Print

Print


ATLAS SCCS Planning 12Dec2006
-----------------------------

  9am, SCCS Conf Rm A, to call in +1 510 665 5437, press 1, 3935#

Present: Richard, Charlie, Wei, JohnB, Randy, BillL, Booker, Gordon

Apologies: Len

Agenda:

1. DQ2 Status/Web Proxy

    This was suppose to be an upgrade but not heard anything (was to
    0.2.12).

    Talked to BobC. Currently only inside SLAC can see the web
    interface. Outside access would be needed to use dq2_get. BobC
    would like to get an iptables rule onto the machine. Patrick (of US
    ATLAS) said it is possible to upgrade apache if needed but very
    tricky, as requested by BobC. Wei will use iptables in the
    meantime.

    Have switched to using Wei's DN. Only ran for a few hours, Stephen
    probably shouldn't need to renew his proxy anymore.

2. Job Priorities

    New guideline from ATLAS if we want to implement it of 50:50
    between production and users. Currently this is actually the case
    as 100 shares are for production and 100 for other users.

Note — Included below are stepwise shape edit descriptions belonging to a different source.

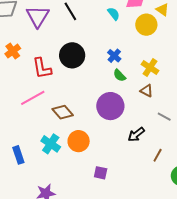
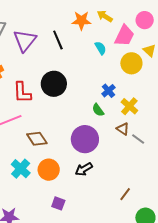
blue cross: (114, 56) -> (108, 91), moved
gray line: (164, 117) -> (138, 139), moved
black arrow: (136, 134) -> (84, 169), moved
purple square: (101, 173) -> (58, 203), moved

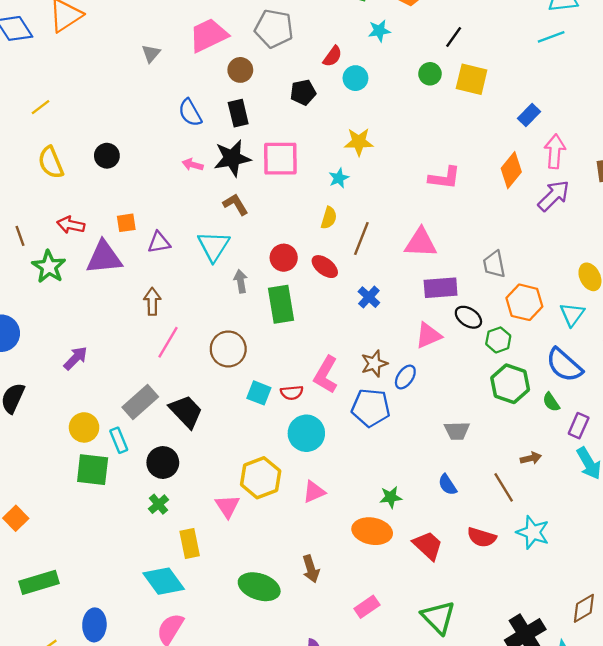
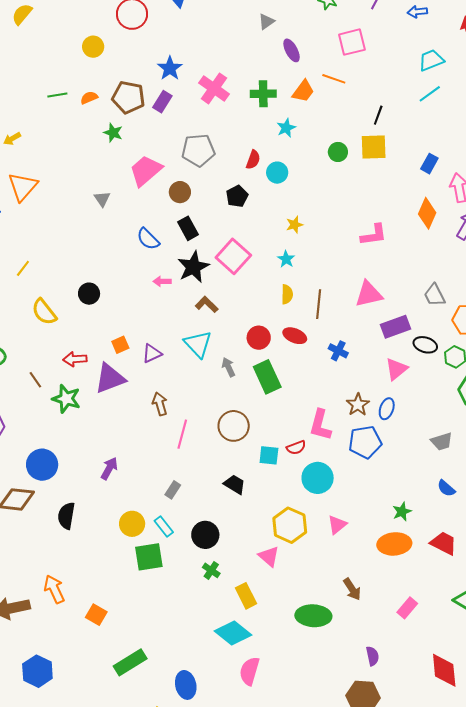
black line: (454, 37) -> (378, 115), moved
yellow star: (359, 142) -> (294, 225), size x0.7
pink square: (280, 159) -> (233, 256), turned -32
gray rectangle: (140, 402) -> (173, 490), size x0.6
black trapezoid: (186, 412) -> (235, 484), moved, size x0.7

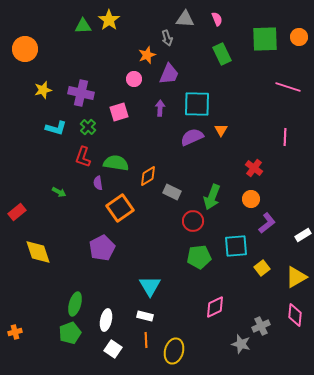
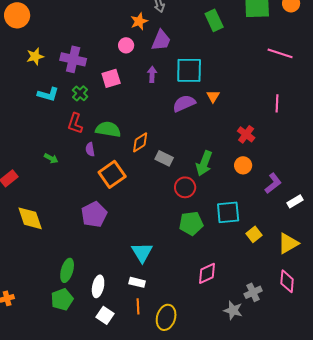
purple L-shape: (267, 223) -> (273, 183), moved

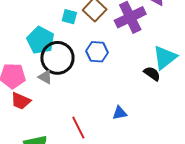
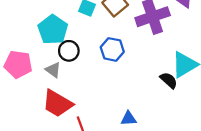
black circle: (57, 58) -> (69, 51), size x0.6
red trapezoid: (21, 101) -> (57, 103), moved, size x1.4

    Only one DN is mapped to the production group. Perhaps need to
    figure out how other users can be mapped to the ATLAS priority
    group.

    BobC thought that if a user was in multi-VOs their jobs should be
    mapped to different UNIX accounts depending which VO their job was
    for. However, we don't get enough information to determine which VO
    their job is for.

    For the moment leave it like it is (that user grid jobs end up in
    AllUsers and therefore low priority) and revisit it if (when?) it
    becomes an issue.

3. Power Outage

    Week long power outage is only a small subset of services so
    doesn't effect the whole lab. Outage was announced by Chuck on the
    28th November.

    It is effecting slight more than expected NFS wise, not completely
    clear why.

4  Tier-2 Hardware

    Very close to getting the orders out but it there are so many
    things going on that it probably won't happen. One example is the
    need to rebid the water cooled racks (which has lost 2-4 months of
    time). No point buying things if they can't be cooled.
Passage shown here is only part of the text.